Too Old To Get Hired, so Decided to Quit the Lessons :(

remember that if you need to you can flag personal messages!


Actually Kevin just messaged me and mentioned that an overly aggressive board post message got blocked, so that’s probably the one I was thinking of. I thought it was private since I didn’t see it on the board. I only saw it via email since I get most of my posts that way. But thanks for looking out :slight_smile:


A lot of motivational speakers and those who talk of a positive attitude mention how thoughts are things, that your thoughts create your reality. I’ll be 55 this March but I’m busting my butt every day learning JS. Somehow, some way I’m going to get a job - just hope I don’t have to wait too much longer!

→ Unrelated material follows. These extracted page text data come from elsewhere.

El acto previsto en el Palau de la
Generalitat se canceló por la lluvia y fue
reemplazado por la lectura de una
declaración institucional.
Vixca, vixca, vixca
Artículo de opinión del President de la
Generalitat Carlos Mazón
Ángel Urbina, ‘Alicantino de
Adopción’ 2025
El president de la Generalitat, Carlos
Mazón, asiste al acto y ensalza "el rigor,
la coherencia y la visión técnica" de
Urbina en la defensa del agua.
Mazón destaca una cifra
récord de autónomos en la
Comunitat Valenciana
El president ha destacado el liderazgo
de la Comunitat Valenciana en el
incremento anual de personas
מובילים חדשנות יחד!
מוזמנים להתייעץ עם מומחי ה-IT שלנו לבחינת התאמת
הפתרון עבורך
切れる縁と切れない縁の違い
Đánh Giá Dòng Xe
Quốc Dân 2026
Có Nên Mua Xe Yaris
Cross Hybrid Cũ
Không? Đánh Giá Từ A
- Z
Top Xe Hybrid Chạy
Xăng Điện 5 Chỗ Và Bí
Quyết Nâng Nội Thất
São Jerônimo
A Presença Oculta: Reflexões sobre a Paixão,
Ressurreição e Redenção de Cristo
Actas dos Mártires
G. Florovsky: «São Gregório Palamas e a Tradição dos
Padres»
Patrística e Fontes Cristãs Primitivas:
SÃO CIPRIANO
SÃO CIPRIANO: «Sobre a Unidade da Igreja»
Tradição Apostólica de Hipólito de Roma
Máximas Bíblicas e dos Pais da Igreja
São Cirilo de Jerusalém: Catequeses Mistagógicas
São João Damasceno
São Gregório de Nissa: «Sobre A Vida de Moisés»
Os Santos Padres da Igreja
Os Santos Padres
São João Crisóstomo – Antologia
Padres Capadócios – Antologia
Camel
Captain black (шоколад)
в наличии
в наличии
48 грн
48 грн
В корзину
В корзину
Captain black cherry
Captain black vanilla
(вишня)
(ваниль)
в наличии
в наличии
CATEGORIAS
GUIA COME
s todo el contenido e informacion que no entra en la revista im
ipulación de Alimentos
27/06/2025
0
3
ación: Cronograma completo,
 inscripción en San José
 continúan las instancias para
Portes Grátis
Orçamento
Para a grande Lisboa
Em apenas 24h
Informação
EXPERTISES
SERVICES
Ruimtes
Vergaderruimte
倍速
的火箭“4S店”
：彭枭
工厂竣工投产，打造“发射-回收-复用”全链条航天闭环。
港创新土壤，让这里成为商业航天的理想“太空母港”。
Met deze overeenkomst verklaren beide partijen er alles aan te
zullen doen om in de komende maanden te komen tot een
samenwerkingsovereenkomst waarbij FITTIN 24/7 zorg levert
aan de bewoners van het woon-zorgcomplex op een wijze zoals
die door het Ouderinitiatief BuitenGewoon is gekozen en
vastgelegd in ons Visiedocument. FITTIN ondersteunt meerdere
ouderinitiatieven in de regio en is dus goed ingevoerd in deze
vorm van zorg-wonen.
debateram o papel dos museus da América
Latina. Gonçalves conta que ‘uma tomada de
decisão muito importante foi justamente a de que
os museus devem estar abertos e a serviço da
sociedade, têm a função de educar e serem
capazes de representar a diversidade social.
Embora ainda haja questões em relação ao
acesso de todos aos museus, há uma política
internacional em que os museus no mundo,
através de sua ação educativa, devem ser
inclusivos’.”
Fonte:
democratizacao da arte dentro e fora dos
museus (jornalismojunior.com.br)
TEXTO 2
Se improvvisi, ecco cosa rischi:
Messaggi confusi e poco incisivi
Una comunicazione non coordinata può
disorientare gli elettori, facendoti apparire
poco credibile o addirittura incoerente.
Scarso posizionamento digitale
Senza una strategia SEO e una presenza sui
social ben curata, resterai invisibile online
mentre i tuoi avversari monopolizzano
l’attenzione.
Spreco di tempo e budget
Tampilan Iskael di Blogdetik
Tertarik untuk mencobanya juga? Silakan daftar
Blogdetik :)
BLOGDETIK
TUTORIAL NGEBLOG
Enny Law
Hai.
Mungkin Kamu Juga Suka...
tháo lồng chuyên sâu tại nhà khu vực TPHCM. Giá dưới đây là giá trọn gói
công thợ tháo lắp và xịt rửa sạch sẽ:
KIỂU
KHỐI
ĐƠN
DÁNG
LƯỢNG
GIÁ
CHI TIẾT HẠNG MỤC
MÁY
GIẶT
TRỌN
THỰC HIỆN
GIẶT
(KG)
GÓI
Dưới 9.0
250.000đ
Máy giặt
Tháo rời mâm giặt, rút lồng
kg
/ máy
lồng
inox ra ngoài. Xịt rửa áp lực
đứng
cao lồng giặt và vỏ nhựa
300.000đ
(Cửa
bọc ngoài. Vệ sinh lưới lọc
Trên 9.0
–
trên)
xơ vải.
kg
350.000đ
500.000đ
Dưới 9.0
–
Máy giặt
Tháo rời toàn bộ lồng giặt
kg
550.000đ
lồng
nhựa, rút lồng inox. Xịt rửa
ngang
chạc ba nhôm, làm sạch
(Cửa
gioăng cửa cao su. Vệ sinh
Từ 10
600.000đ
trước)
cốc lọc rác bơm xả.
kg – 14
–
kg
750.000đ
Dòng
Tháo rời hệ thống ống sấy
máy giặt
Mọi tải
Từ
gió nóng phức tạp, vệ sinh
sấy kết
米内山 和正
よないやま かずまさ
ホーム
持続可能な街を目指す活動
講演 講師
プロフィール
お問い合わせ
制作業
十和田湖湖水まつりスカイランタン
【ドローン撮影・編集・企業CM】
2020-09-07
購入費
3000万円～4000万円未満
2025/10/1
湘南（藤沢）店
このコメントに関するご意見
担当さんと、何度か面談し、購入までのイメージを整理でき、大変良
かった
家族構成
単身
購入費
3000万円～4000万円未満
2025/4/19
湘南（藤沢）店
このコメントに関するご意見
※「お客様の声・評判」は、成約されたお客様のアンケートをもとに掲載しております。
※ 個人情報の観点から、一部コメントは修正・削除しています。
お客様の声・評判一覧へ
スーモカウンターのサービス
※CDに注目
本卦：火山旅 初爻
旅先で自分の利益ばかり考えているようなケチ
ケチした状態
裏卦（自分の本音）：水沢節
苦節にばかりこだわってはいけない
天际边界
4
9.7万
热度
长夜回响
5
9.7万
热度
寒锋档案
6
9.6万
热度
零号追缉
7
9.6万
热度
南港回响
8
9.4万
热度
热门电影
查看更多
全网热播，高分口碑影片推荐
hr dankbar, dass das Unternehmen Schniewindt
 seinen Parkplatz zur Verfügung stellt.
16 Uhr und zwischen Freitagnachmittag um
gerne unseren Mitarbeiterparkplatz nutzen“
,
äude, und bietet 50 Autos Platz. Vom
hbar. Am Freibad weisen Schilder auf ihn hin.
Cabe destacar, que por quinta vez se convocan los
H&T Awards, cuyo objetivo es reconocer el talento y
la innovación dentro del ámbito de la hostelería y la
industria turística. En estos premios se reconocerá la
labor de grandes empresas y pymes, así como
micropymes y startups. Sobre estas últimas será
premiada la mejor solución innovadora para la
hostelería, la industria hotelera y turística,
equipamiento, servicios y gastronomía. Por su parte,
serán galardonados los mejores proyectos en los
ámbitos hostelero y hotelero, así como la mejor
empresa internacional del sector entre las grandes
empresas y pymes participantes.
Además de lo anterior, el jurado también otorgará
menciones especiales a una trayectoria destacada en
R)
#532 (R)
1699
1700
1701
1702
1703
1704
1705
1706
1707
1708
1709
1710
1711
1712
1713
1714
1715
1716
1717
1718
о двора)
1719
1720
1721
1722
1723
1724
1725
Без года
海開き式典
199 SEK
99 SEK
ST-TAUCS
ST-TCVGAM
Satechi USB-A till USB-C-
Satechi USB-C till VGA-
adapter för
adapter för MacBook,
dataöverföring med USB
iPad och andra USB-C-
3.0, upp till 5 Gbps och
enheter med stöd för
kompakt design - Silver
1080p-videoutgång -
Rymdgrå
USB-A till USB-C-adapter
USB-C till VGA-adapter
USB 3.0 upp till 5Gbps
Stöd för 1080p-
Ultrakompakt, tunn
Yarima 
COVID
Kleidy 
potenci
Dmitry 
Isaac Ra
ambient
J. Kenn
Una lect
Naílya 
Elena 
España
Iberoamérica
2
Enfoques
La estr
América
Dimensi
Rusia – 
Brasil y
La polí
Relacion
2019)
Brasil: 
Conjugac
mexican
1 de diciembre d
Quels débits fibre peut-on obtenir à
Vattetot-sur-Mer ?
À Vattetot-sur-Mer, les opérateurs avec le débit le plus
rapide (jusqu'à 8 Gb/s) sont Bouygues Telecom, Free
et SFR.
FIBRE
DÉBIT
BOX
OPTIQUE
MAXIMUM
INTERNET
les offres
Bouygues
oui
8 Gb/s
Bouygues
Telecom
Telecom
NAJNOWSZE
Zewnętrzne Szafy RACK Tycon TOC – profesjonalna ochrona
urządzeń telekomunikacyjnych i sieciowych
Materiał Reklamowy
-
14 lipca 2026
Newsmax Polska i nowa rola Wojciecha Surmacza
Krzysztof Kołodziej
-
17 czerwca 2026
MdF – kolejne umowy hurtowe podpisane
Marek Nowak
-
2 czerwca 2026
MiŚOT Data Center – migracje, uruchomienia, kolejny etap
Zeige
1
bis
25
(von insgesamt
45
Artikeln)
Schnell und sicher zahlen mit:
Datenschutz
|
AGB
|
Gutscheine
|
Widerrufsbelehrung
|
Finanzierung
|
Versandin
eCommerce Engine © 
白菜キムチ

Hello Sir, I’m usually not the kind of person who engages in community posts as they’re kind of frivolous or nonworth the time to answer them, but yours is different, you are feeling discouraged, you’re BEING discouraged.
Am I going to tell you that getting a new job at 55 years old is easy? Of course not, specially in this field, if you go toe to toe with a 25 year old that knows software in and out, you’re going to have a tough time.
But that doesn’t mean is not worth it.
You have the time, you have the motivation, you want to be a webDev, then be it, you’ll find someone out there who’s going to be looking for a person motivated to do his work, who will deliver them the product they want, and will be able to also get a few scoldings here and there without being offended, because it was probably offended many times in his lifetime.
I tell you, don’t feel discouraged, it’s not an “easy road” ahead, but it’s a road that can be taken by anyone, and you’re already halfway through, because you started.
My bests for you, don’t give up.


Hopefully you’re still around to see this, but don’t give up. While ageism is certainly present, it’s not going to be the deciding factor in every job interview. Even if 99% of the people hiring wouldn’t hire someone who is older, that means there is at least one person who would hire you. And that is the trick. Is it going to be hard? Absolutely. At 35 I had to interview for 50 or 60 jobs before I got my first one. But I had the blessing of not having a choice. I had to do it to feed my kids. So I pressed on and eventually broke through. You can do it too. Remember, even in the worst economic conditions someone will always pay for the top talent. You have the ability to choose how dedicated you are to this, and thereby choose how amazing you can become. May I also suggest reading “The Slight Edge.” It is an amazing book written by a man who became a millionaire and then lost it all and what he learned in rebuilding his fortune. It talks about the amazing success that you can generate by doing small things consistently.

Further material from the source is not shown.